[Task input — start]

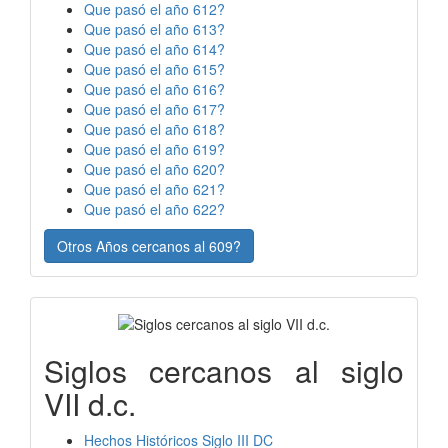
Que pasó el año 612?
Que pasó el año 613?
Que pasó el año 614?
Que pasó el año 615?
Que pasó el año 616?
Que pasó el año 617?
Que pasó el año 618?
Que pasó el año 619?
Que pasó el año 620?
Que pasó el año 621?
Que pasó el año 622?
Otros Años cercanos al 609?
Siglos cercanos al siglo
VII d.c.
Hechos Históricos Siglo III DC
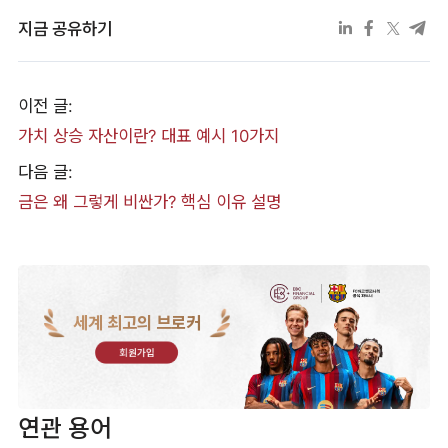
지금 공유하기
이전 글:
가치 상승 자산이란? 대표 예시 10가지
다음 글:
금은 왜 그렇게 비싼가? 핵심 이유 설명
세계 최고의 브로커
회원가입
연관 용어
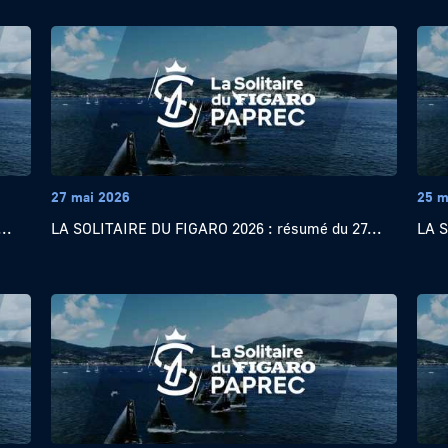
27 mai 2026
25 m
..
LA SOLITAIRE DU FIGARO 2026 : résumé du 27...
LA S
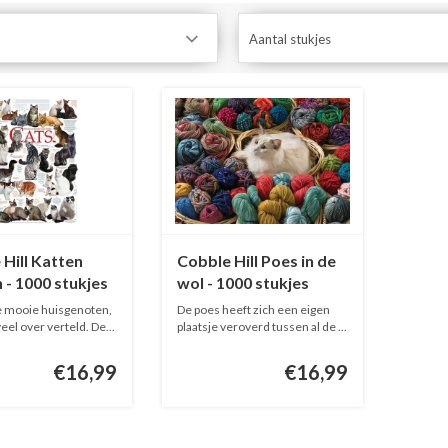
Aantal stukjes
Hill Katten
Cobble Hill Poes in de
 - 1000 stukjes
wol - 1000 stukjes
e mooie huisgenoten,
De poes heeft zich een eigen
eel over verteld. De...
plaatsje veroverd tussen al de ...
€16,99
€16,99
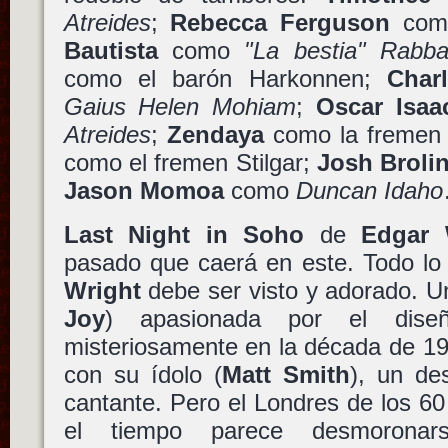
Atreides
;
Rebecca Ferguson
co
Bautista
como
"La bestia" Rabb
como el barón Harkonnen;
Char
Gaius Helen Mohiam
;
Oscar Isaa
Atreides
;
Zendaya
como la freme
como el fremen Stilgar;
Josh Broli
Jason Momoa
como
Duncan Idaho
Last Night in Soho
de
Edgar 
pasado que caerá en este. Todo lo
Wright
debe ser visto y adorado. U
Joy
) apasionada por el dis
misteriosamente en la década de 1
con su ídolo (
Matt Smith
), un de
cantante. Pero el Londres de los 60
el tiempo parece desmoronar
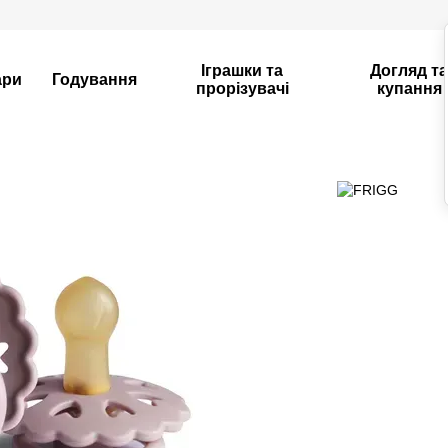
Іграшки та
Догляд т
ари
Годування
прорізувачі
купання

[Task input — finish]

Would you return the records exactly, keeping out every picture?

Que pasó el año 612?
Que pasó el año 613?
Que pasó el año 614?
Que pasó el año 615?
Que pasó el año 616?
Que pasó el año 617?
Que pasó el año 618?
Que pasó el año 619?
Que pasó el año 620?
Que pasó el año 621?
Que pasó el año 622?
Otros Años cercanos al 609?
Siglos cercanos al siglo
VII d.c.
Hechos Históricos Siglo III DC
지금 공유하기
이전 글:
가치 상승 자산이란? 대표 예시 10가지
다음 글:
금은 왜 그렇게 비싼가? 핵심 이유 설명
세계 최고의 브로커
회원가입
연관 용어
27 mai 2026
25 m
..
LA SOLITAIRE DU FIGARO 2026 : résumé du 27...
LA S
Aantal stukjes
Hill Katten
Cobble Hill Poes in de
 - 1000 stukjes
wol - 1000 stukjes
e mooie huisgenoten,
De poes heeft zich een eigen
eel over verteld. De...
plaatsje veroverd tussen al de ...
€16,99
€16,99
Atreides
;
Rebecca Ferguson
co
Bautista
como
"La bestia" Rabb
como el barón Harkonnen;
Char
Gaius Helen Mohiam
;
Oscar Isaa
Atreides
;
Zendaya
como la freme
como el fremen Stilgar;
Josh Broli
Jason Momoa
como
Duncan Idaho
Last Night in Soho
de
Edgar 
pasado que caerá en este. Todo lo
Wright
debe ser visto y adorado. U
Joy
) apasionada por el dis
misteriosamente en la década de 1
con su ídolo (
Matt Smith
), un de
cantante. Pero el Londres de los 60
el tiempo parece desmoronar
Іграшки та
Догляд т
ари
Годування
прорізувачі
купання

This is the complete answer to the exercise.